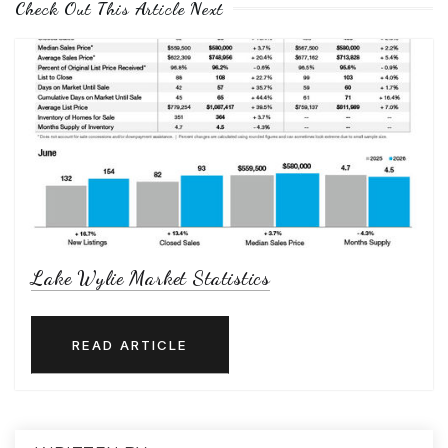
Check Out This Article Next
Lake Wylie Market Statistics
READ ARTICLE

==

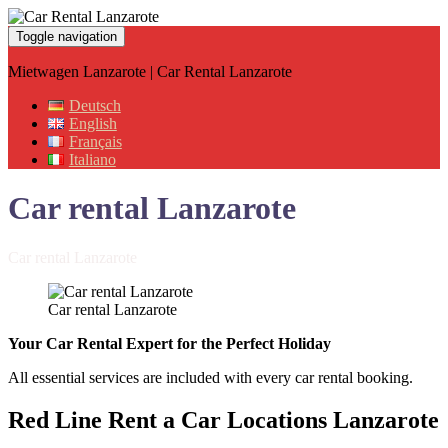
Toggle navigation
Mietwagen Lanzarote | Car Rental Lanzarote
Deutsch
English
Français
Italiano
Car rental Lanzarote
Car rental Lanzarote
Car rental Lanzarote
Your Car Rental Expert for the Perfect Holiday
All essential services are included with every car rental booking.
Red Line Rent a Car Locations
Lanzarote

*How to complete this task*
Going down the listing above, begin printing at the line with "Check Out This Article Next" and finish with the line with "READ ARTICLE", exactly as they appear.

*Written solution*
Check Out This Article Next
Lake Wylie Market Statistics
READ ARTICLE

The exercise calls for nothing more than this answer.